N. 02264/1998 REG.RIC.

N. 00995/2014 REG.PROV.COLL.

N. 02264/1998 REG.RIC.

REPUBBLICA ITALIANA

IN NOME DEL POPOLO ITALIANO

Il Tribunale Amministrativo Regionale per la Toscana

(Sezione Terza)

ha pronunciato la presente

SENTENZA

sul ricorso numero di registro generale 2264 del 1998, proposto dalla società Solgec S.r.l. in liquidazione, rappresentata e difesa dagli avv. F M P e P B, con domicilio eletto presso l’avv. F M P in Firenze, lungarno A. Vespucci 20;

contro

Comune di Lucca, non costituito in giudizio;

per l'annullamento

della concessione edilizia n.ro 396/98 rilasciata dal Dirigente in data 7/5/98 e di ogni atto presupposto e conseguente ed in particolare della deliberazione del Consiglio Comunale del Comune di Lucca n.ro 35 del 9/3/98.

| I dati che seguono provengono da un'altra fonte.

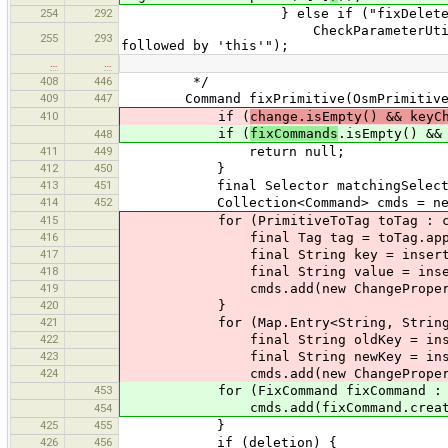
254
292
} else if ("fixDeleteObject".e
CheckParameterUtil.ensureThat(
255
293
followed by 'this'");
…
…
408
446
*/
409
447
Command fixPrimitive(OsmPrimitive
410
if (
change.isEmpty() && keyC
if (
fixCommands
.isEmpty() &&
448
411
449
return null;
412
450
}
413
451
final Selector matchingSelector = 
414
452
Collection<Command> cmds = new L
415
for (PrimitiveToTag toTag : ch
416
final Tag tag = toTag.appl
417
final String key = insertArgumen
418
final String value = insertArgume
419
cmds.add(new ChangePropertyComm
420
}
421
for (Map.Entry<String, String> i 
422
final String oldKey = insertArgu
423
final String newKey = insertArgum
424
cmds.add(new ChangePropertyKeyC
453
for (FixCommand fixCommand : fi
cmds.add(fixCommand.createComma
454
425
455
}
426
456
if (deletion) {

Visti il ricorso e i relativi allegati;

Visti tutti gli atti della causa;

Relatore nell'udienza pubblica del giorno 21 maggio 2014 il dott. C T e uditi per le parti il difensore F. Gesess delegato da F.M. Pozzi;

Ritenuto e considerato in fatto e diritto quanto segue.


FATTO e DIRITTO

1) La società Solgec s.r.l. ha presentato al Comune di Lucca in data 6/8/1997 una domanda finalizzata al rilascio della concessione edilizia per mutamento di destinazione senza opere da locale per pubblico spettacolo (cinema) a negozio e magazzino per attività commerciale di un immobile ubicato in via Fillungo. La predetta Amministrazione ha rilasciato la concessione edilizia n. 396 del 7/5/1998 in cui si precisa: " Si richiamano le disposizioni di cui alla delibera di Consiglio Comunale n. 35 del 9.3.98 riguardanti il commercio nell'ambito del Centro Storico ".

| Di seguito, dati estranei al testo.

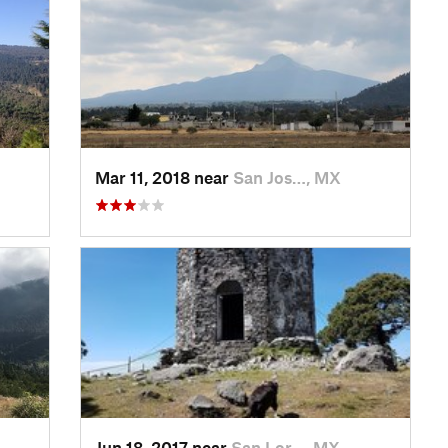
Mar 11, 2018 near
San Jos…, MX
Jun 18, 2017 near
San Lor…, MX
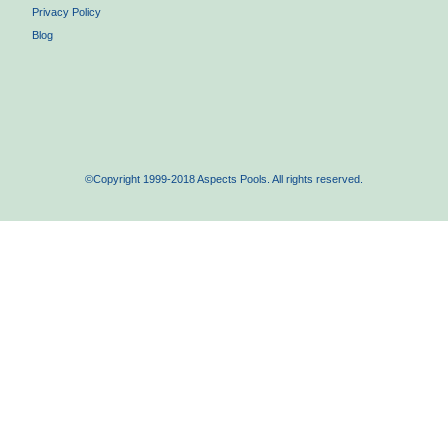
Privacy Policy
Blog
©Copyright 1999-2018 Aspects Pools. All rights reserved.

Tale deliberazione, intitolata " Norme di applicazione dell’art. 4 del D.L. 9 dicembre 1986 n. 832, convertito dalla legge 6 febbraio 1987 n. 15 nell'ambito del Centro storico di Lucca ", prevede al punto 4) che nel centro storico " è vietata l'attivazione di esercizi commerciali e di pubblici esercizi con superficie di vendita o di somministrazione superiore a 200 mq. … ".

La predetta concessione edilizia, nella parte in cui richiama la citata deliberazione consiliare, nonché quest'ultima, nella parte in cui prescrive i suindicati limiti di superficie di vendita, sono state impugnate con il ricorso in epigrafe da Solgec s.r.l. in liquidazione, che si ritiene pregiudicata da tali atti, in quanto l'intervento progettato prevede la trasformazione del piano terra dell'ex cinema in negozio per la vendita al dettaglio di articoli di cui alla tabella merceologica XIV con una superficie di vendita di mq. 395. Secondo la ricorrente la deliberazione C.C. n. 35/1998 sarebbe, nella parte impugnata, contrastante con l’art. 4 del D.L. n. 832/1986 e ciò determinerebbe l'illegittimità, in via derivata e in parte qua , della concessione edilizia n. 396/1998.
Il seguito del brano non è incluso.